L’AFL-CIO représente environ 300 000 travailleurs en Oregon. Même si le syndicat n’était pas directement concerné par ce débat, il a participé aux audiences et plaidé la cause des joueurs. Un dirigeant de l’AFL-CIO a exhorté la législature à ne pas priver de jeunes citoyens des faibles recours dont ils disposent en matière de relations de travail et à laisser les tribunaux faire leurs devoirs.

L’AFL-CIO a par ailleurs rappelé que les hockeyeurs juniors pratiquent une activité dont les risques pour la santé sont nettement plus élevés que les activités pratiquées par les travailleurs en général, et que ce facteur devait être pris en considération dans la décision de maintenir leur protection légale.

D’autres intervenants s’en sont mêlés et les normes du travail n’ont finalement pas été modifiées en Oregon.

Au Québec, qui plaidera la cause des joueurs de la LHJMQ?

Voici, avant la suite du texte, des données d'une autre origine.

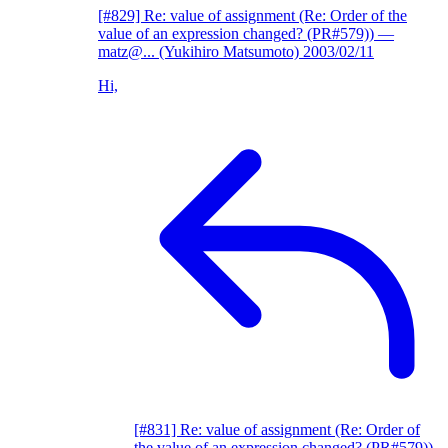
[#829] Re: value of assignment (Re: Order of the
value of an expression changed? (PR#579))
—
matz@... (Yukihiro Matsumoto)
2003/02/11
Hi,
[#831] Re: value of assignment (Re: Order of
the value of an expression changed? (PR#579))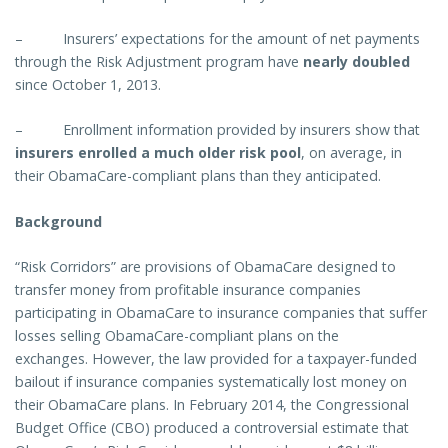
–
Insurers’ expectations for the amount of net payments
through the Risk Adjustment program have
nearly doubled
since October 1, 2013.
–
Enrollment information provided by insurers show that
insurers enrolled a much older risk pool
, on average, in
their ObamaCare-compliant plans than they anticipated.
Background
“Risk Corridors” are provisions of ObamaCare designed to
transfer money from profitable insurance companies
participating in ObamaCare to insurance companies that suffer
losses selling ObamaCare-compliant plans on the
exchanges. However, the law provided for a taxpayer-funded
bailout if insurance companies systematically lost money on
their ObamaCare plans. In February 2014, the Congressional
Budget Office (CBO) produced a controversial estimate that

Un groupe de pression étranger dont la crédibilité est moyenne – pour être poli – tentera de sensibiliser les élus de l’Assemblée nationale le 28 mai prochain. Mais où sont la CSN, la FTQ et les autres grandes centrales québécoises censées, justement, défendre les droits des travailleurs et viser à les étendre plutôt qu’à assister à leur étiolement?